Cholesterol increases risk of Alzheimer’s and heart disease
“High levels of blood cholesterol increase the risk of both Alzheimer’s disease and heart disease, but it has been unclear exactly how cholesterol damages the brain to promote Alzheimer's disease and blood vessels to promote atherosclerosis”
“Identifying the specific problem caused by cholesterol will lead to completely new approaches to therapy for many human diseases, including Alzheimer’s disease, atherosclerosis and possibly cancer, all of which show signs of defective cell division”
Science Daily, April 2013.
“I have a suggestion - cut back on red meat. Over consumption of red meat is associated with a higher incidence of both heart disease and cancer”
Dr.
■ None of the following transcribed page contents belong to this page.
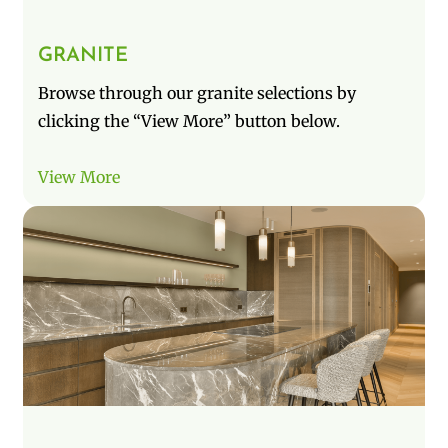
GRANITE
Browse through our granite selections by
clicking the “View More” button below.
View More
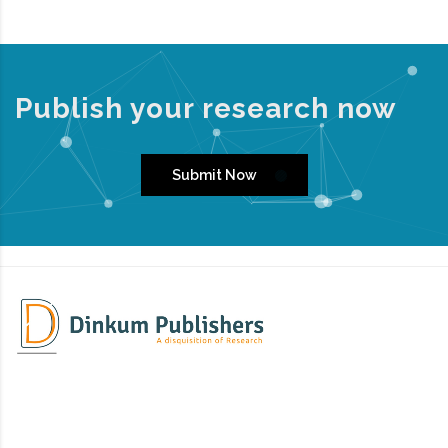
Publish your research now
Submit Now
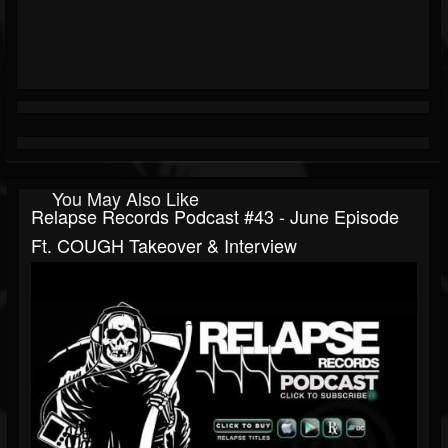
You May Also Like
Relapse Records Podcast #43 - June Episode
Ft. COUGH Takeover & Interview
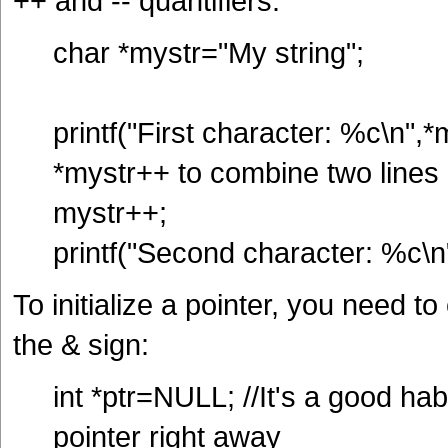
++ and -- quantifiers:
char *mystr="My string";
printf("First character: %c\n",*
*mystr++ to combine two lines 
mystr++;
printf("Second character: %c\n
To initialize a pointer, you need t
the & sign:
int *ptr=NULL; //It's a good hab
pointer right away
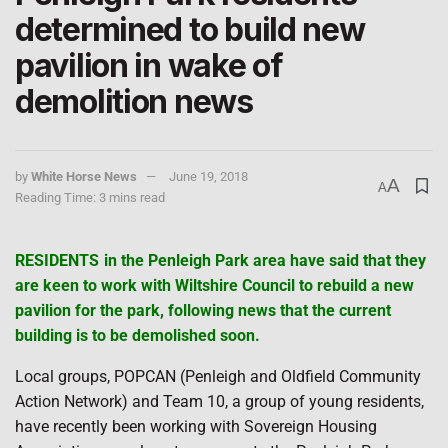
determined to build new
pavilion in wake of
demolition news
by
White Horse News
June 19, 2018
A
A
Reading Time: 3 mins read
RESIDENTS in the Penleigh Park area have said that they
are keen to work with Wiltshire Council to rebuild a new
pavilion for the park, following news that the current
building is to be demolished soon.
Local groups, POPCAN (Penleigh and Oldfield Community
Action Network) and Team 10, a group of young residents,
have recently been working with Sovereign Housing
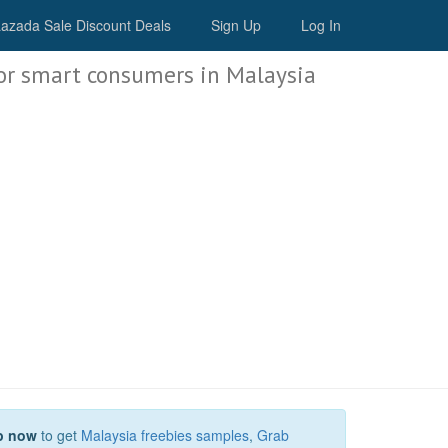
Malaysia Deals
azada Sale Discount Deals
Sign Up
Log In
or smart consumers in Malaysia
p now
to get
Malaysia freebies samples
,
Grab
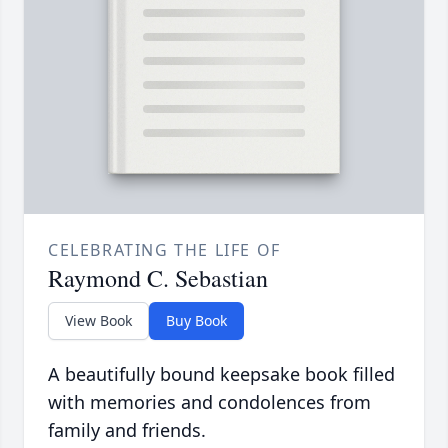
CELEBRATING THE LIFE OF
Raymond C. Sebastian
View Book
Buy Book
A beautifully bound keepsake book filled
with memories and condolences from
family and friends.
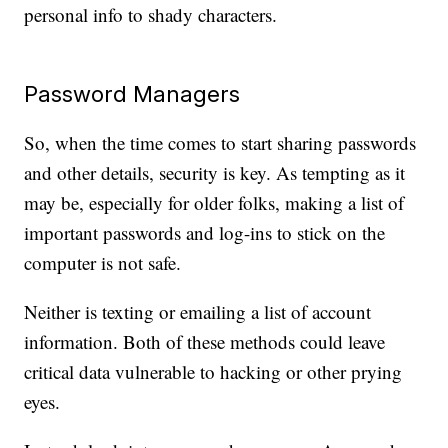
personal info to shady characters.
Password Managers
So, when the time comes to start sharing passwords
and other details, security is key. As tempting as it
may be, especially for older folks, making a list of
important passwords and log-ins to stick on the
computer is not safe.
Neither is texting or emailing a list of account
information. Both of these methods could leave
critical data vulnerable to hacking or other prying
eyes.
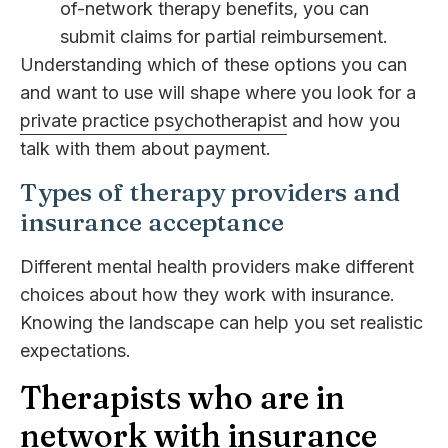
of-network therapy benefits, you can
submit claims for partial reimbursement.
Understanding which of these options you can
and want to use will shape where you look for a
private practice psychotherapist
and how you
talk with them about payment.
Types of therapy providers and
insurance acceptance
Different mental health providers make different
choices about how they work with insurance.
Knowing the landscape can help you set realistic
expectations.
Therapists who are in
network with insurance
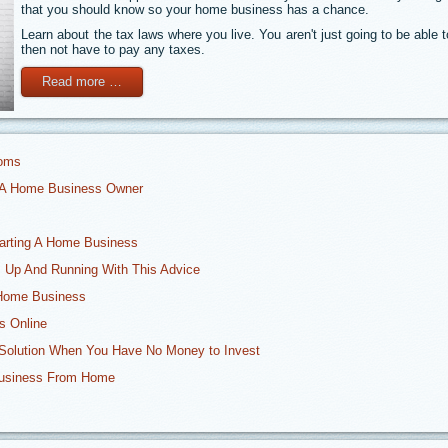
that you should know so your home business has a chance.
Learn about the tax laws where you live. You aren't just going to be able
then not have to pay any taxes.
Read more …
Moms
r A Home Business Owner
tarting A Home Business
 Up And Running With This Advice
 Home Business
s Online
Solution When You Have No Money to Invest
Business From Home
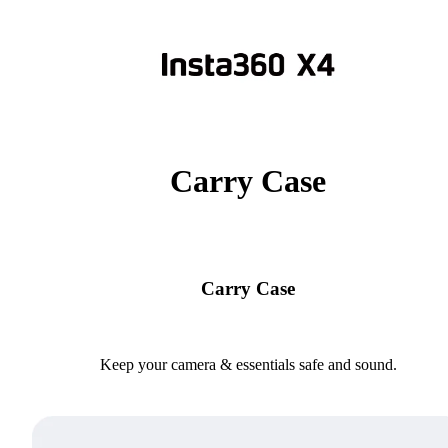
Carry Case
Carry Case
Keep your camera & essentials safe and sound.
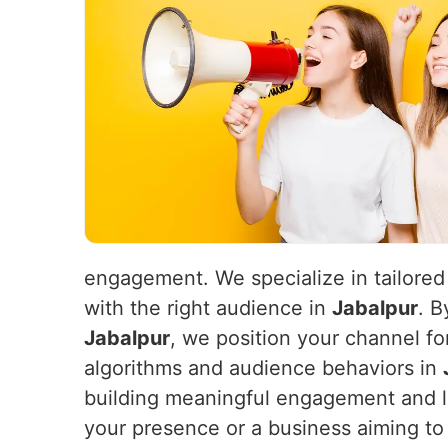
engagement. We specialize in tailored
with the right audience in
Jabalpur
. B
Jabalpur
, we position your channel fo
algorithms and audience behaviors in
building meaningful engagement and 
your presence or a business aiming to 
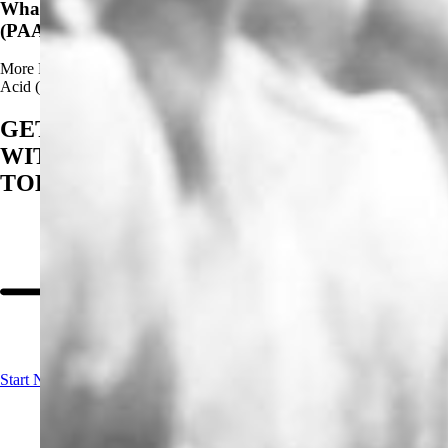
What Are The Advantages of Using Peracetic Acid
(PAA)?
More
Read more about What Are The Advantages of Using Peracetic
Acid (PAA)?
GET STARTED
WITH BIOSAN
TODAY
Start Now!
Contact us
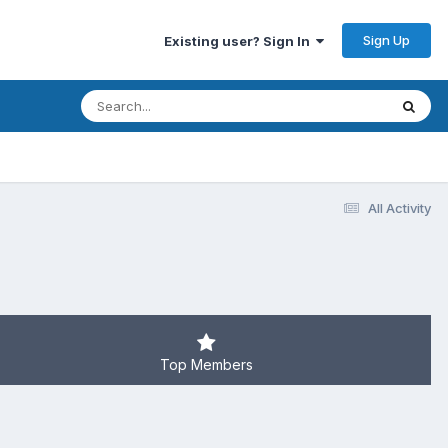
Sign Up
Existing user? Sign In
All Activity
Top Members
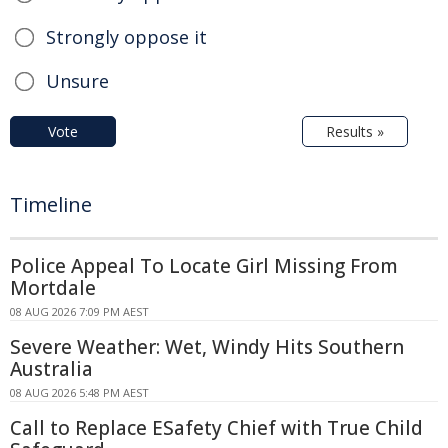
Strongly oppose it
Unsure
Vote
Results »
Timeline
Police Appeal To Locate Girl Missing From
Mortdale
08 AUG 2026 7:09 PM AEST
Severe Weather: Wet, Windy Hits Southern
Australia
08 AUG 2026 5:48 PM AEST
Call to Replace ESafety Chief with True Child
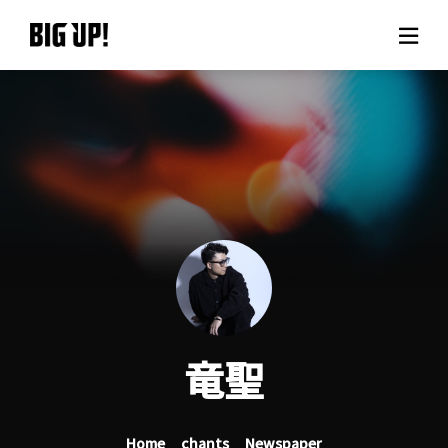
About BIG UP!
News
Rate plan
support
Usage flow
竜聖
Questions
Home
chants
Newspaper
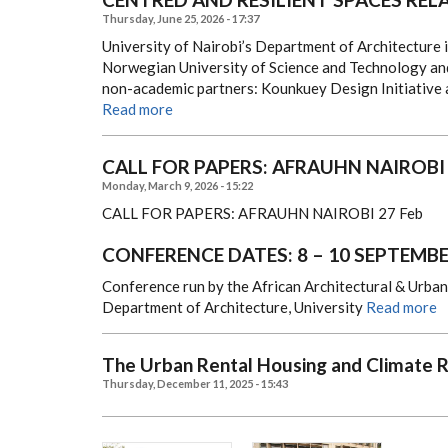
Thursday, June 25, 2026 - 17:37
University of Nairobi’s Department of Architecture 
Norwegian University of Science and Technology and
non-academic partners: Kounkuey Design Initiative
Read more
CALL FOR PAPERS: AFRAUHN NAIROBI
Monday, March 9, 2026 - 15:22
CALL FOR PAPERS: AFRAUHN NAIROBI
27 Feb
CONFERENCE DATES: 8 – 10 SEPTEMBE
Conference run by the African Architectural & Urba
Department of Architecture, University
Read more
The Urban Rental Housing and Climate R
Thursday, December 11, 2025 - 15:43
,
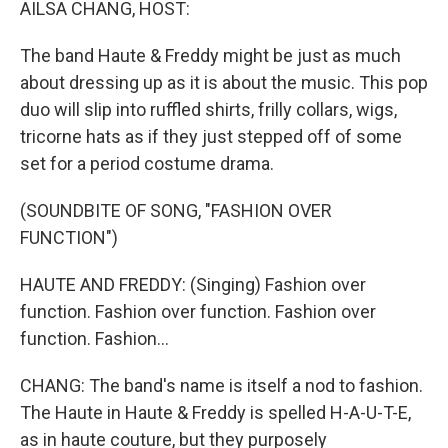
AILSA CHANG, HOST:
The band Haute & Freddy might be just as much
about dressing up as it is about the music. This pop
duo will slip into ruffled shirts, frilly collars, wigs,
tricorne hats as if they just stepped off of some
set for a period costume drama.
(SOUNDBITE OF SONG, "FASHION OVER
FUNCTION")
HAUTE AND FREDDY: (Singing) Fashion over
function. Fashion over function. Fashion over
function. Fashion...
CHANG: The band's name is itself a nod to fashion.
The Haute in Haute & Freddy is spelled H-A-U-T-E,
as in haute couture, but they purposely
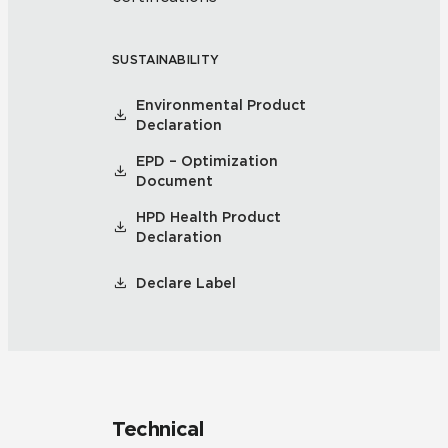
SUSTAINABILITY
Environmental Product
Declaration
EPD – Optimization
Document
HPD Health Product
Declaration
Declare Label
Technical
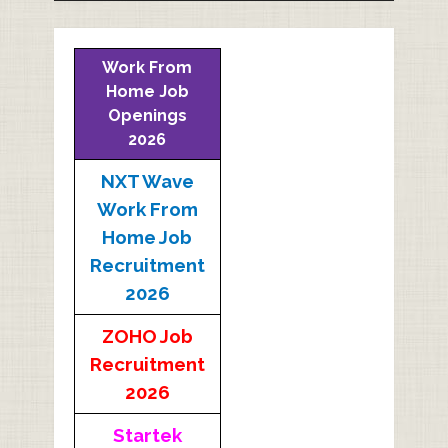
Work From
Home Job
Openings
2026
NXT Wave
Work From
Home Job
Recruitment
2026
ZOHO Job
Recruitment
2026
Startek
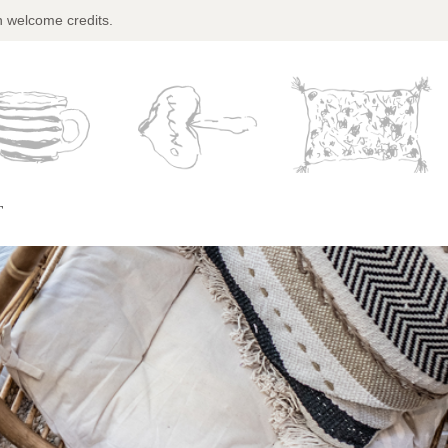
n welcome credits.
T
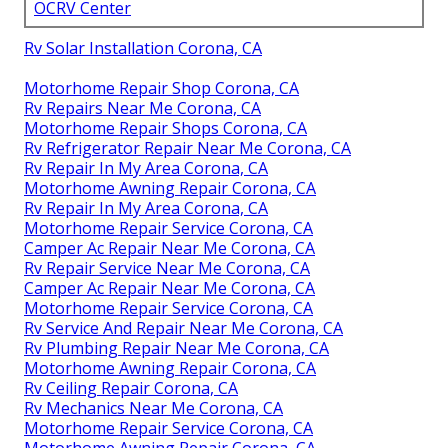
OCRV Center
Rv Solar Installation Corona, CA
Motorhome Repair Shop Corona, CA
Rv Repairs Near Me Corona, CA
Motorhome Repair Shops Corona, CA
Rv Refrigerator Repair Near Me Corona, CA
Rv Repair In My Area Corona, CA
Motorhome Awning Repair Corona, CA
Rv Repair In My Area Corona, CA
Motorhome Repair Service Corona, CA
Camper Ac Repair Near Me Corona, CA
Rv Repair Service Near Me Corona, CA
Camper Ac Repair Near Me Corona, CA
Motorhome Repair Service Corona, CA
Rv Service And Repair Near Me Corona, CA
Rv Plumbing Repair Near Me Corona, CA
Motorhome Awning Repair Corona, CA
Rv Ceiling Repair Corona, CA
Rv Mechanics Near Me Corona, CA
Motorhome Repair Service Corona, CA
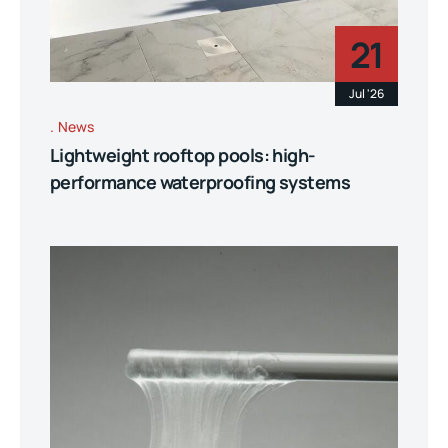
21
Jul '26
News
Lightweight rooftop pools: high-
performance waterproofing systems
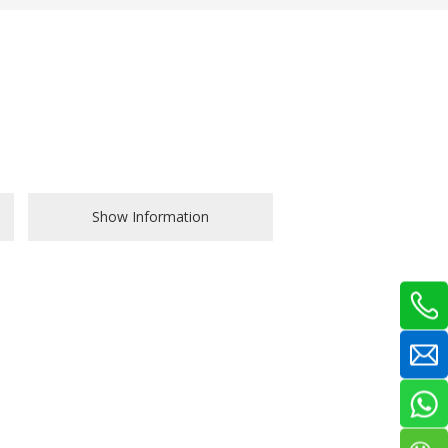
Show Information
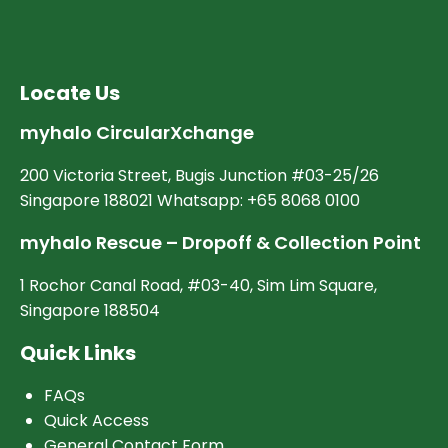
Locate Us
myhalo CircularXchange
200 Victoria Street, Bugis Junction #03-25/26
Singapore 188021 Whatsapp: +65 8068 0100
myhalo Rescue – Dropoff & Collection Point
1 Rochor Canal Road, #03-40, Sim Lim Square,
Singapore 188504
Quick Links
FAQs
Quick Access
General Contact Form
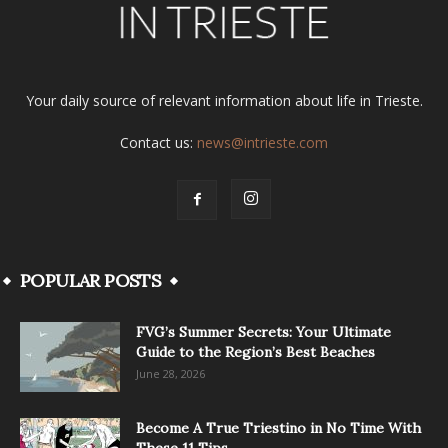
Your daily source of relevant information about life in Trieste.
Contact us:
news@intrieste.com
POPULAR POSTS
FVG’s Summer Secrets: Your Ultimate
Guide to the Region’s Best Beaches
June 28, 2026
Become A True Triestino in No Time With
These 11 Tips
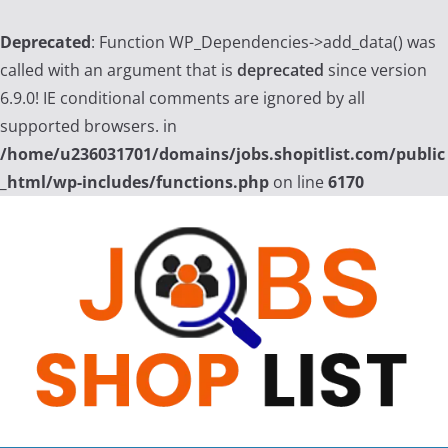
Deprecated
: Function WP_Dependencies->add_data() was
called with an argument that is
deprecated
since version
6.9.0! IE conditional comments are ignored by all
supported browsers. in
/home/u236031701/domains/jobs.shopitlist.com/public
_html/wp-includes/functions.php
on line
6170
Skip
to
content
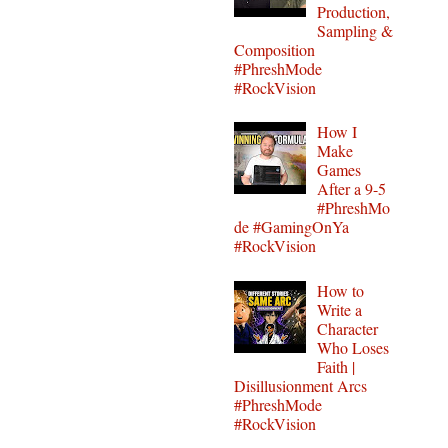
Production,
Sampling &
Composition
#PhreshMode
#RockVision
How I
Make
Games
After a 9-5
#PhreshMo
de #GamingOnYa
#RockVision
How to
Write a
Character
Who Loses
Faith |
Disillusionment Arcs
#PhreshMode
#RockVision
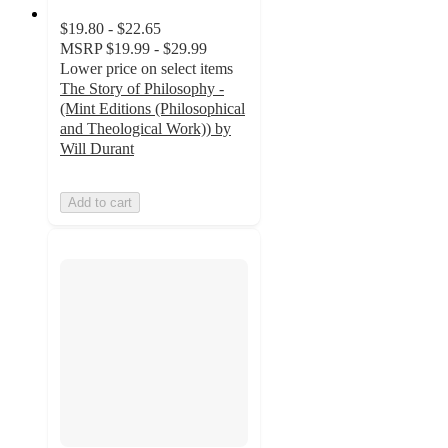
$19.80 - $22.65
MSRP
$19.99 - $29.99
Lower price on select items
The Story of Philosophy -
(Mint Editions (Philosophical
and Theological Work)) by
Will Durant
Add to cart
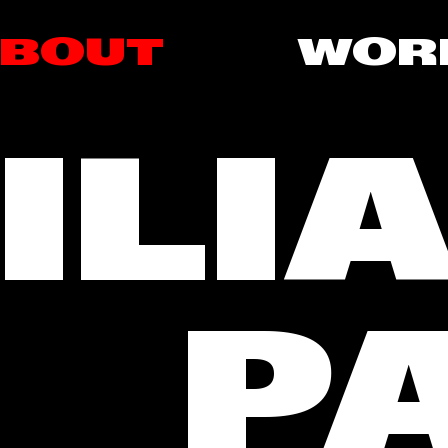
BOUT
WOR
ILI
PA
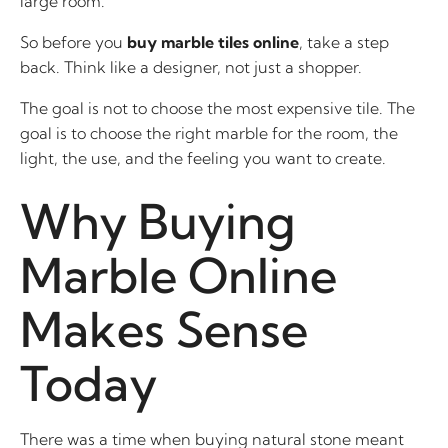
large room.
So before you
buy marble tiles online
, take a step
back. Think like a designer, not just a shopper.
The goal is not to choose the most expensive tile. The
goal is to choose the right marble for the room, the
light, the use, and the feeling you want to create.
Why Buying
Marble Online
Makes Sense
Today
There was a time when buying natural stone meant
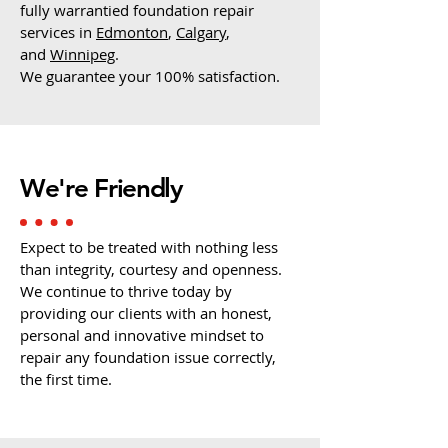
fully warrantied foundation repair
services in
Edmonton
,
Calgary
,
and
Winnipeg
.
We guarantee your 100% satisfaction.
We're Friendly
Expect to be treated with nothing less
than integrity, courtesy and openness.
We continue to thrive today by
providing our clients with an honest,
personal and innovative mindset to
repair any foundation issue correctly,
the first time.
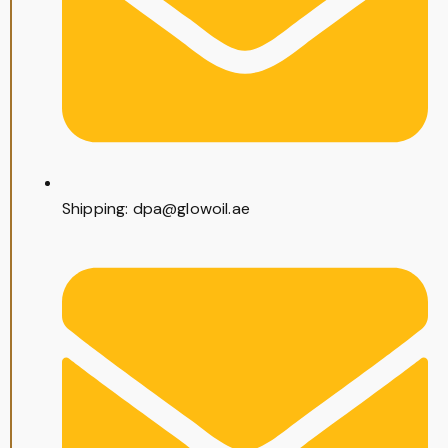
Shipping: dpa@glowoil.ae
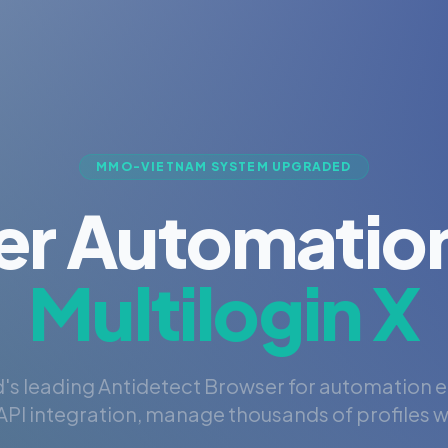
MMO-VIETNAM SYSTEM UPGRADED
er Automation
Multilogin X
's leading Antidetect Browser for automation 
PI integration, manage thousands of profiles wi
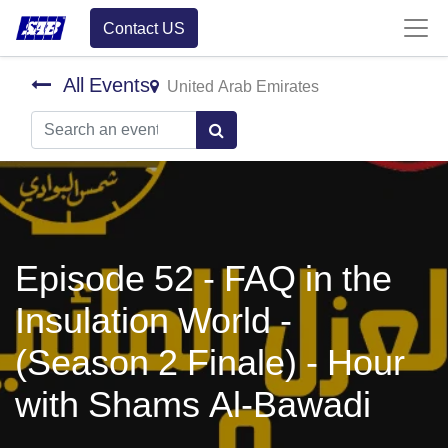
Contact US
All Events
United Arab Emirates
Episode 52 - FAQ in the
Insulation World -
(Season 2 Finale) - Hour
with Shams Al-Bawadi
Stephen Sinatra, co-author The Great Cholesterol Myth.
What have health researchers clarified about cholesterol?
- High blood levels of LDL ‘bad’ cholesterol causes havoc on healthy cell division
- This leads to an accumulation of defective daughter cells reproducing with the wrong number of chromosomes - and crucially - the wrong number of genes
- Instead of the correct 2 copies of each chromosome, and 2 copies of each gene, some cells acquire three copies and some only one
- As many as 10% of cells in an Alzheimer patient, including neurons in the brain, have three copies of chromosome 21 instead of the usual two
- This single mechanism may underlie the damaging effect of cholesterol on the brain and on blood vessels
- They found cells carrying three copies of the chromosome “Human trisomy 21”, that encodes the amyloid peptide that is the key component of the neurotoxic amyloid filaments that accumulate in the brains of Alzheimer patients, causing damage
- Trisomy 21 is significant because those with Down syndrome have trisomy 21 in all of their cells from the moment of conception
- Those with Down syndrome all develop the brain pathology and many develop Alzheimer’s disease by age 50
- The mutant genes that cause inherited Alzheimer’s disease cause the same defect in chromosome segregation - as does cholesterol
- This shows that regardless of family history or genetics, there is a common cell division problem
Study by Antoneta Granic, PhD, and Huntington Potter, PhD, researchers at the Linda Crnic Institute for Down Syndrome, and the Department of Neurology of the University of Colorado School of Medicine, as published April 15, 2013 in the on-line journal PLOS ONE. As reported by sciencedaily.com on April 15, 2013 and by ANI on April 16, 2013.